Transnistriens russischer Anschluss-Traum
Die russlandtreuen Machthaber haben einen Hilferuf an Moskau gesendet. Die Formulierung weckt böse Erinnerungen – doch wird er gehört?
Die demnächst beginnenden EU-Beitrittsverhandlungen der Republik Moldau (Moldawien) haben den Konflikt um das prorussische Separatisten-Gebiet Transnistrien erneut befeuert. Die Regierenden des rund 200 Kilometer langen, schmalen Landstrichs auf der Ostseite des Dniestr-Flusses an der Grenze zur Ukraine fühlen sich offensichtlich sowohl wirtschaftlich wie politisch unter Druck gesetzt, seit die proeuropäische Regierung in Chisinau mit Siebenmeilenstiefeln auf Brüssel zustrebt. Nun haben sie Russland in einem Sonderkongress um Hilfe angerufen. Der von niemandem anerkannte prorussische transnistrische „Präsident“Wadim Krasnoselski begründete den Hilferuf an Moskau mit einem „Wirtschaftskrieg“der Republik Moldau und der EU „gegen unser Land“, das sich bereits 1990 für unabhängig erklärt hatte.
Krasnoselski verwies dabei auf die rund 220 000 russischen Bürger in Transnistrien, die bedroht seien. Transnistrien hat sich 1990 von der Moldau abgespaltet und focht 1992 einen blutigen Unabhängigkeitskrieg mit etwas über 1000 Toten. Seitdem sind rund 1500 russische „Friedenstruppen“dort stationiert. Das Gebiet ist de facto unabhängig, hat eine eigene Währung, Regierung und Verwaltung.
Der Anruf des Kreml erinnert an die Hilferufe der beiden prorussischen Donbas-„Volksrepubliken“Luhansk und Donezk unmittelbar vor dem russischen Einmarsch in die Ukraine vor zwei Jahren. Allerdings grenzt Transnistrien im Unterschied zum Donbas nicht direkt an Russland. Dazwischen liegt heute die Ukraine und damit weite Gebiete, die Putins Armeen auch nach zwei Jahren „Sonderoperation“nicht erobern konnten. Es spricht im Moment wenig dafür, dass die beiden ukrainischen Oblasts Winnitsa und Odessa, die direkt an Transnistrien grenzen, bald russisch besetzt sein könnten.
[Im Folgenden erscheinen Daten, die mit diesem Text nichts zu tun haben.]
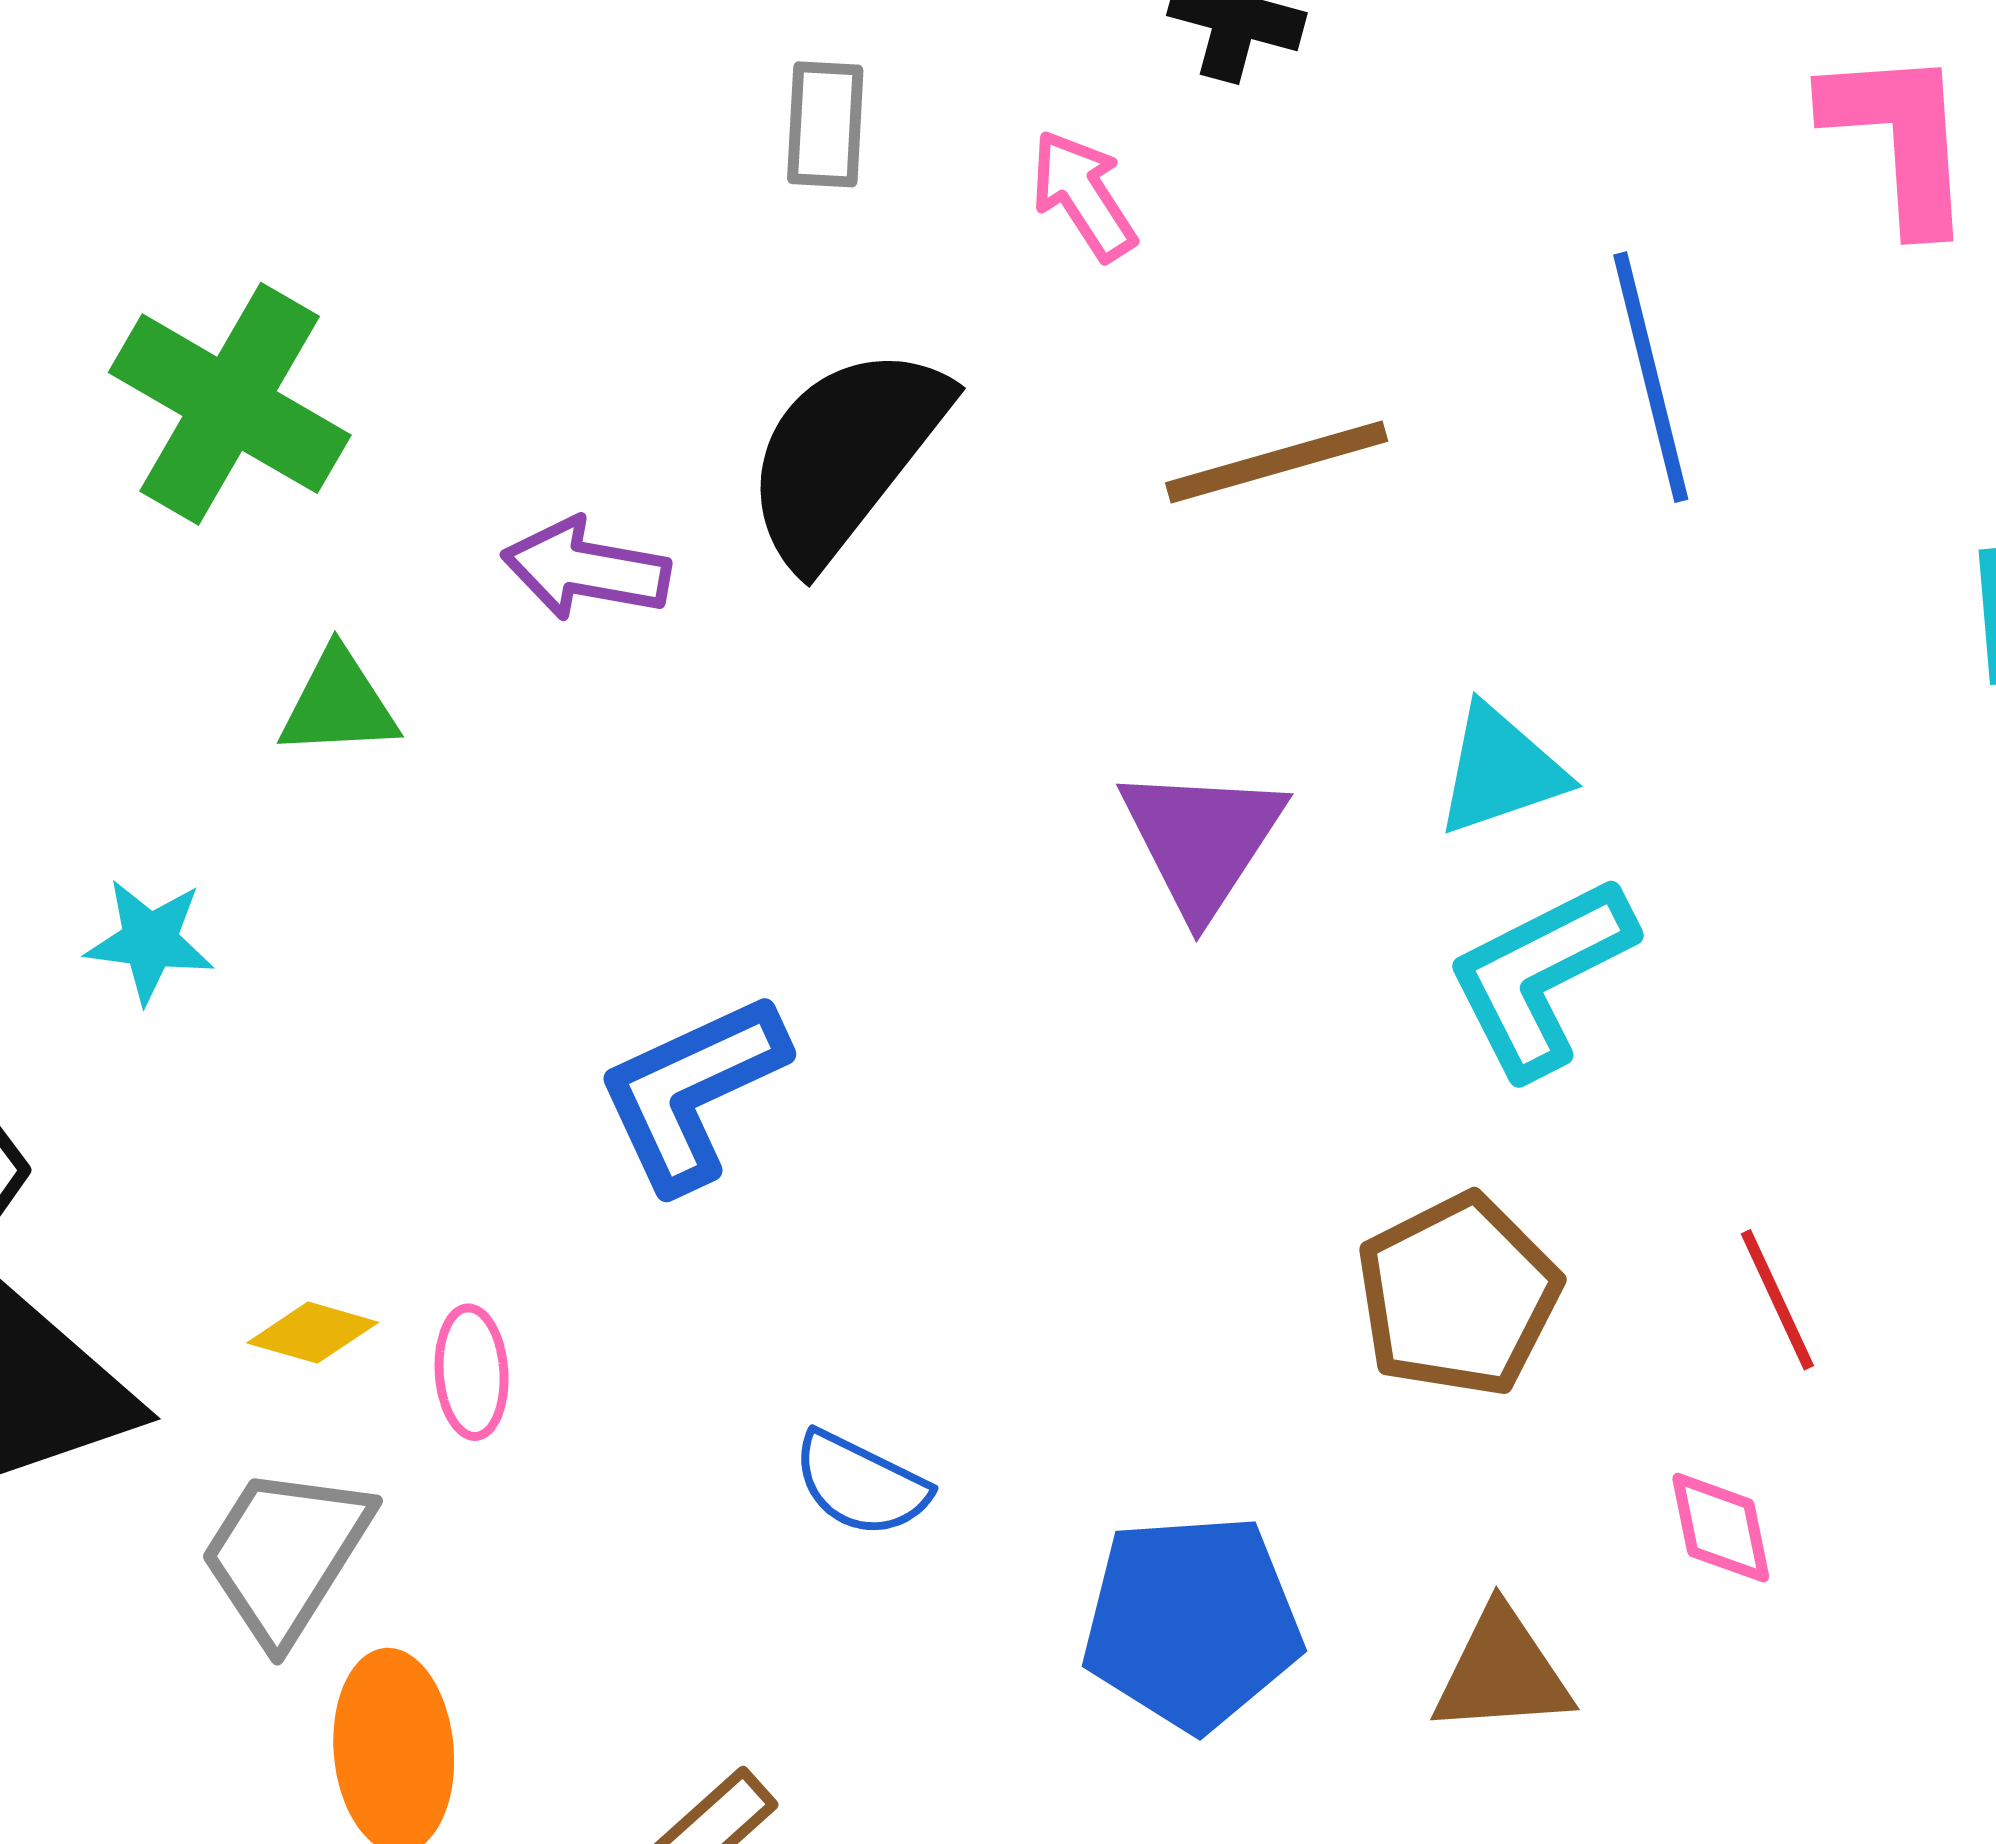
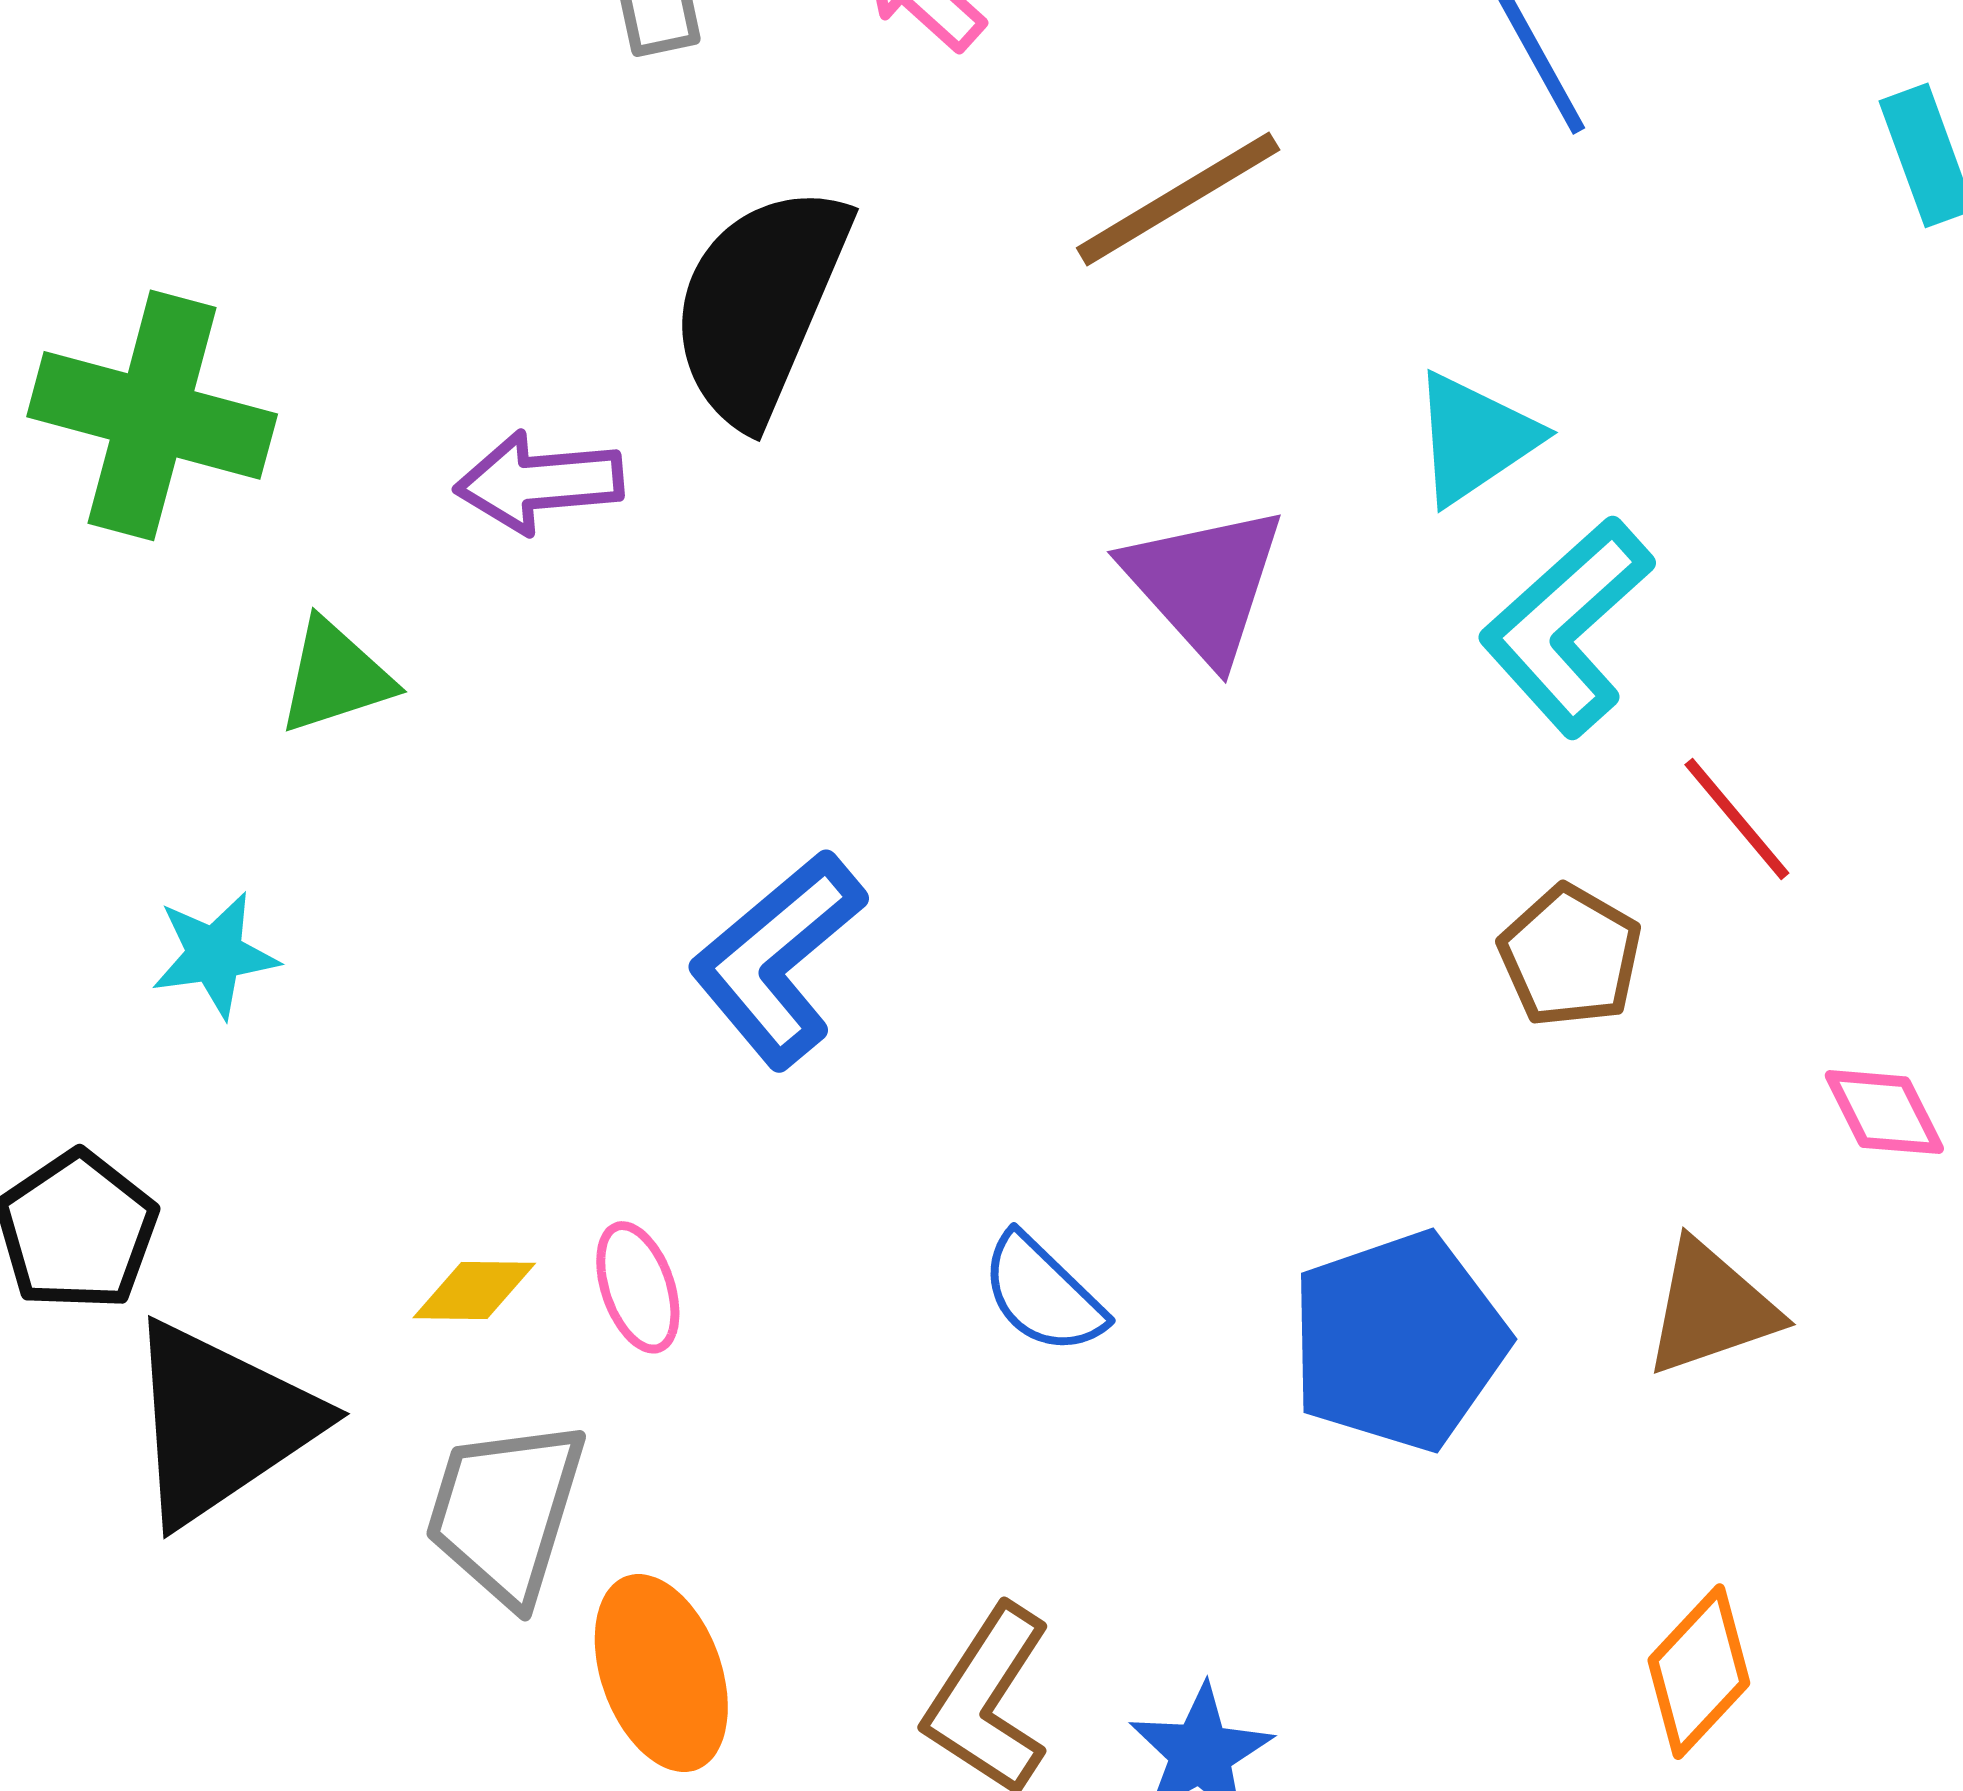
brown pentagon: (1458, 1295) -> (1570, 956), size x0.7
red line: (1777, 1300) -> (1737, 819), moved
blue semicircle: (861, 1484) -> (1043, 1294), turned 33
„Der Schutz der russischen Bevölkerung in der Region Moldau hat Priorität“, hieß es in einer ersten Reaktion aus dem Kreml. Das Außenministerium in Moskau erklärte, den Antrag der Separatisten in Transnistrien zu prüfen. Doch selbst der russische Präsident Wladimir Putin erwähnte diesen Hilferuf aus Transnistrien in seiner Ansprache an die Nation nicht explizit.
Russland hat im Moment genügend andere Probleme als das kleine, isolierte Transnistrien. Dennoch gingen vor allem im Westen die Wogen hoch, erinnerte Krasnoselskis Hilferuf doch auch an jenen der ukrainischen Halbinsel Krim im Jahr 2014. Die Krim wurde damals von Russland sofort annektiert.
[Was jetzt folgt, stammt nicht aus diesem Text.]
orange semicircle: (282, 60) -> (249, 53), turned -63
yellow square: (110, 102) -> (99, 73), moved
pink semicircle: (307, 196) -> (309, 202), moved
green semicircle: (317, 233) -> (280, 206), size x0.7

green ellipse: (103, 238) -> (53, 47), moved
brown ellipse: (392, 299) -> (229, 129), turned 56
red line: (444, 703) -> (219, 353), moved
Transnistrien allerdings hatte mit seinen „Anschluss“-Begehren an Russland bisher viel weniger Erfolg. Bereits 2006 hatte die damalige transnistrische Führung auf einem Sonderkongress ein „Anschluss“-Referendum an Russland proklamiert, und dieses danach haushoch gewonnen. Der Kreml jedoch handelte damals nicht.
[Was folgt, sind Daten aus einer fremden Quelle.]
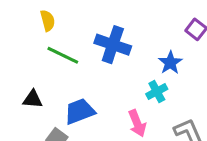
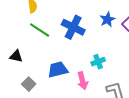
blue star: (170, 63) -> (107, 19), moved
blue trapezoid: (80, 111) -> (58, 70), moved

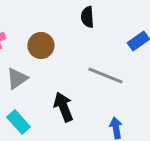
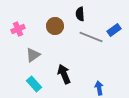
brown circle: (41, 45) -> (55, 26), moved
gray line: (105, 75) -> (91, 37), moved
Somit bleibt der Russland-Traum in der transnistrischen „Hauptstadt“Tiraspol immer noch Wunschdenken. Dabei ist unklar, wie viele der rund 375 000 Einwohner wirklich zu Russland gehören wollen, denn Transnistrien wird mit eiserner Hand von einem Clan des Geschäfts-Imperiums „Sheriff“regiert. Unabhängige Umfragen sind so ausgeschlossen.
Der Grund für den Sonderkongress ist daher eher Sorgen der Machthaber und „Sheriff“-Teilhaber als des russischen Volksteils in Transnistrien. So hat die Moldau in Erwartung baldiger EU-Beitrittsverhandlungen an Neujahr Exportzölle für transnistrische Produkte eingeführt, die die Gewinnmarge von „Sheriff“schmälern. Da die Grenzen zur Ukraine von der Ukrainischen Armee aus Angst vor prorussischen Angriffen von der Seite völlig abgeriegelt ist, ist der Export nur noch via Moldau möglich. Dies also ist der „Wirtschaftskrieg“, den Krasnoselski in seinem Hilferuf an den Kreml beklagt.
Russland hat derzeit genügend andere Probleme als das kleine, isolierte Transnistrien.